(Records for this task Opens)

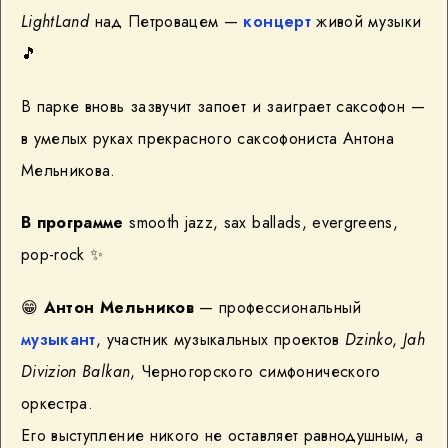
LightLand
над Петровацем —
концерт
живой музыки
🎵
В парке вновь зазвучит запоет и заиграет саксофон —
в умелых руках прекрасного саксофониста Антона
Мельникова.
В программе
smooth jazz, sax ballads, evergreens,
pop-rock
✨
😁
Антон Мельников
— профессиональный
музыкант
, участник музыкальных проектов
Dzinko
,
Jah
Divizion Balkan
, Черногорского симфонического
оркестра.
Его выступление никого не оставляет равнодушным, а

(Records for this task Closes)

About this exercise: Your copy should match the data exactly, apart from the images, which are dropped.

Task solution:
LightLand
над Петровацем —
концерт
живой музыки
🎵
В парке вновь зазвучит запоет и заиграет саксофон —
в умелых руках прекрасного саксофониста Антона
Мельникова.
В программе
smooth jazz, sax ballads, evergreens,
pop-rock
✨
😁
Антон Мельников
— профессиональный
музыкант
, участник музыкальных проектов
Dzinko
,
Jah
Divizion Balkan
, Черногорского симфонического
оркестра.
Его выступление никого не оставляет равнодушным, а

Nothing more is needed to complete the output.